第70話 第十五階層ボス戦

 ダンジョンへの登録も済まし、オレたちはさっそく第一階層へとやってきた。


「クー!」


 今までアリスのバックの中にいたクーも出して、準備万端だ。


「とはいっても、ダンジョンの第一階層なんてザコばっかりだからな。次の階層に行くぞ。駆け足!」

「はい!」

「走るのかよ? めんどくせえな」


 元気よく返事を返してくれたアリスとは違い、コレットはダルそうに溜息を吐いていた。だが、ちゃんと走ってくれるあたり実はいい奴なのかもしれない。


「お? なんかいるぞ?」


 白い幅広の通路の先に見えたのは、ツノの生えたウサギ、ホーンラビットだ。


「クーの試験にちょうどいいな。ジゼル、クーに魔法を使って倒すように指示してくれ」

「はい。クー、あのウサギさんを倒して」

「クー!」


 その時、クーの前方の空間がブレたような気がした。そして、その結果はボフンッと白い煙となって消えたウサギだ。


 クーは風の人工精霊だから、風の魔法を使う。風の魔法は視認が難しくて凶悪な性能だな。


「クー!」


 クーはウサギを倒したのを確認すると、えっへんと胸を張っていた。小さなアリス似のその姿と相まって、とてもかわいらしい。


「やりましたね、クー。えらいですよ」

「クー!」


 アリスはクーの頭を撫でて喜んでいる。きっとクーに魔力を送っているのだろう。


「じゃあ、モンスターの処理はクーに任せて、オレたちは行ける所まで行こうか」

「はい」

「おう」


 その後、オレたちは最短ルートを通ってダンジョンの階層を次々と攻略していく。


 第五階層、第十階層のボスも難なくクリアしたし、道中での戦闘もクー一人で問題ない。

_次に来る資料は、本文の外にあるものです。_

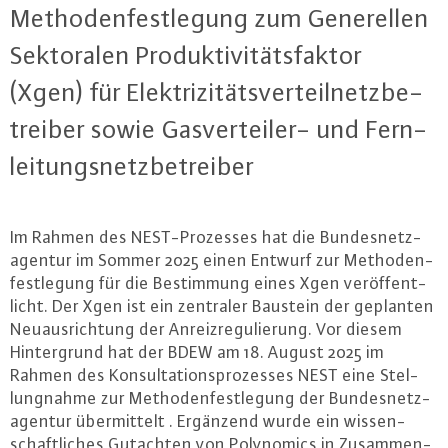
Me­tho­den­fest­le­gung zum Ge­ne­rel­len
Sek­to­ra­len Pro­duk­ti­vi­täts­fak­tor
(Xgen) für Elek­tri­zi­täts­ver­teil­netz­be­
trei­ber sowie Gas­ver­tei­ler- und Fern­
lei­tungs­netz­be­trei­ber
Im Rahmen des NEST-Pro­zes­ses hat die Bun­des­netz­
agen­tur im Sommer 2025 einen Entwurf zur Me­tho­den­
fest­le­gung für die Be­stim­mung eines Xgen ver­öf­fent­
licht. Der Xgen ist ein zentraler Baustein der geplanten
Neu­aus­rich­tung der An­reiz­re­gu­lie­rung. Vor diesem
Hin­ter­grund hat der BDEW am 18. August 2025 im
Rahmen des Kon­sul­ta­ti­ons­pro­zes­ses NEST eine Stel­
lung­nah­me zur Me­tho­den­fest­le­gung der Bun­des­netz­
agen­tur über­mit­telt . Ergänzend wurde ein wis­sen­
schaft­li­ches Gutachten von Po­ly­no­mics in Zu­sam­men­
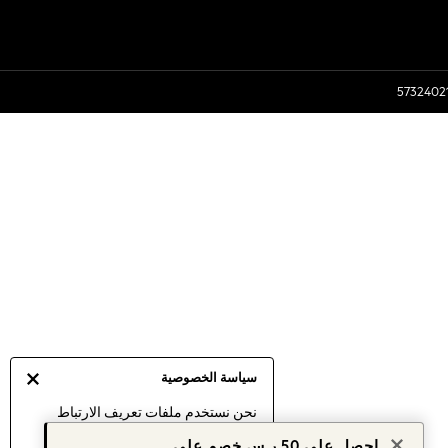
سياسة الخصوصية
نحن نستخدم ملفات تعريف الارتباط
لنقدم لك أفضل تجربة ممكنة. إن
احصل على 50 ر.س خصم على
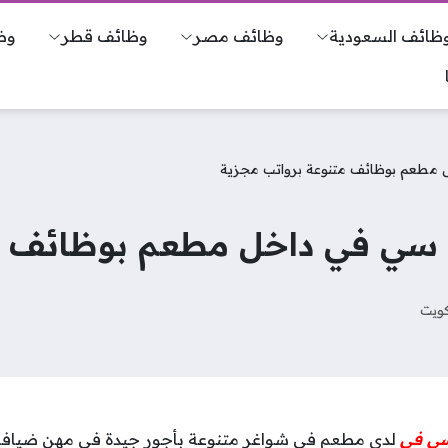
ظائف السعودية
وظائف مصر
وظائف قطر
وظ
 مطعم بوظائف متنوعة برواتب مجزية
سي في داخل مطعم بوظائف مت
كويت
سي في
لدى مطعم في شواغر متنوعة بأجور جيدة في مهن ضيافة 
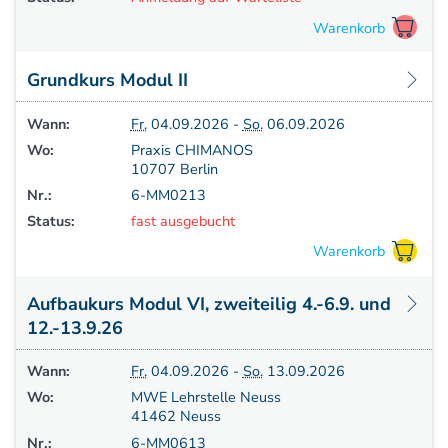
Grundkurs Modul II
Wann:
Fr.
04.09.2026 -
So.
06.09.2026
Wo:
Praxis CHIMANOS
10707 Berlin
Nr.:
6-MM0213
Status:
fast ausgebucht
Aufbaukurs Modul VI, zweiteilig 4.-6.9. und
12.-13.9.26
Wann:
Fr.
04.09.2026 -
So.
13.09.2026
Wo:
MWE Lehrstelle Neuss
41462 Neuss
Nr.:
6-MM0613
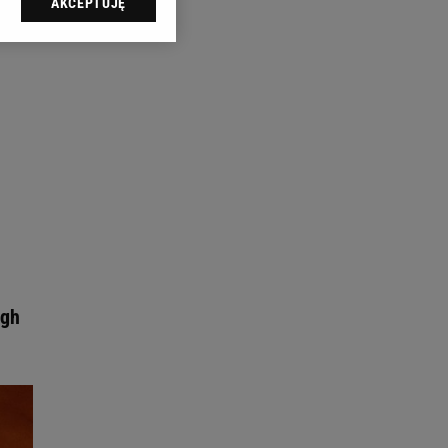
AKCEPTUJĘ
l sp. z o.o., jej
ić swoje preferencje
arzania danych poprzez
ych”. Zmiana ustawień
ach:
 celów identyfikacji.
omiar reklam i treści,
igh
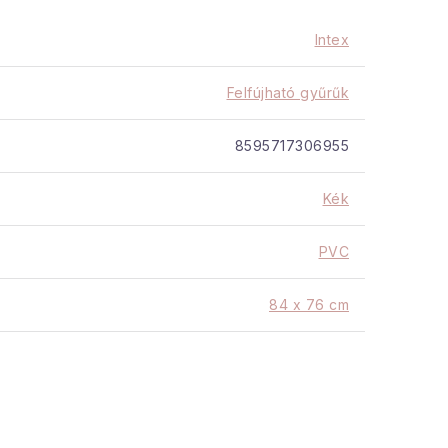
g-ig
8 év
Intex
Felfújható gyűrűk
8595717306955
Kék
PVC
84 x 76 cm
Felfújható
8+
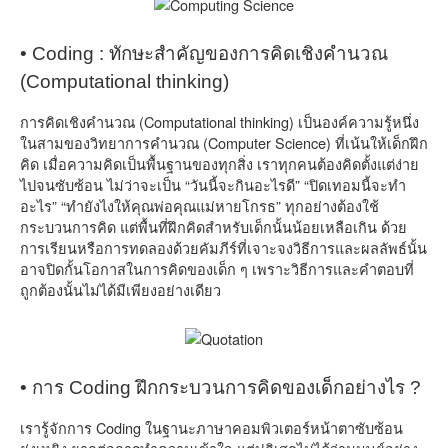
• Coding : ทักษะสำคัญของการคิดเชิงคำนวณ
(Computational thinking)
การคิดเชิงคำนวณ (Computational thinking) เป็นองค์ความรู้หนึ่ง
ในสามของวิทยาการคำนวณ (Computer Science) ที่เน้นให้เด็กฝึก
คิด เมื่อความคิดเป็นพื้นฐานของทุกสิ่ง เราทุกคนต้องคิดตั้งแต่ง่าย
ไปจนซับซ้อน ไม่ว่าจะเป็น “วันนี้จะกินอะไรดี” “ปิดเทอมนี้จะทำ
อะไร” “ทำยังไงให้คุณพ่อคุณแม่หายโกรธ” ทุกอย่างต้องใช้
กระบวนการคิด แต่พื้นที่ฝึกคิดสำหรับเด็กนั้นน้อยเหลือเกิน ด้วย
การเรียนหรือการทดลองด้วยคัมภีร์ที่เจาะจงวิธีการและผลลัพธ์นั้น
อาจปิดกั้นโอกาสในการคิดของเด็ก ๆ เพราะวิธีการและคำตอบที่
ถูกต้องนั้นไม่ได้มีเพียงอย่างเดียว
• การ Coding ฝึกกระบวนการคิดของเด็กอย่างไร ?
เรารู้จักการ Coding ในฐานะภาษาคอมพิวเตอร์หน้าตาซับซ้อน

 そのままオレたちは第十五階層のボス部屋までたどり着いた。


「ジゼル、魔力は大丈夫か?」

「はい。いざとなったら魔力ポーションもありますから、大丈夫です」

「了解だ」

「なーんかダンジョンって思ったよりも簡単なんだな。ほとんどクー一人で倒しちまうしよ」

「退屈そうだし、ここのボスはクロエに任せようかな」

「…………あ! クロエって俺か」

「お前だよ!」


 まったく、せっかくの偽名をなんだと思ってるんだ。コードネームみたいでカッコいいじゃないか。


「俺がやっちゃっていいのか?」

「ああ、任せる」

「うし! やってやるぜ!」

「ここのボスは――――」

「行くぜー!」

「おい! 聞けよ!?」


 コレットはオレの情報も聞かずにボス部屋のドアを開けてしまった。


 途端に感じるのは明確な敵意を感じる視線だ。


 白く広い部屋の中。その中央には二メートルを超える人型の姿があった。


 敵は重厚な装備に身を包んだミノタウロス一体だ。そのヘルムの隙間からプシューと白い鼻息が漏れている。


「だりゃああああああああああああ!」

「あ! おい!?」


 コレットは敵を前に怯えることなく突き進む。それ自体は臆病風に吹かれるよりよっぽどいいことなのだが、少しはオレの話も聞いてほしいところだ。


「まったく……」

「コレットらしいですね」


 これにはさすがのアリスも苦笑いだ。


 ミノタウロスはコレットの接近に気が付くと、その大きな両手斧を振り上げる。防御などは一切考えていない攻撃一辺倒の構えだ。その分、攻撃力と命中率は上がるかもしれないが、コレット相手には悪手だな。


 ガキーンッ!!!


 ミノタウロスの巨大な斧が振り下ろされ、床に叩きつけられる。


「おらあ!」


 コレットはミノタウロスの斧をギリギリで回避して、左手に持った片手斧をミノタウロスの胴に叩きつける。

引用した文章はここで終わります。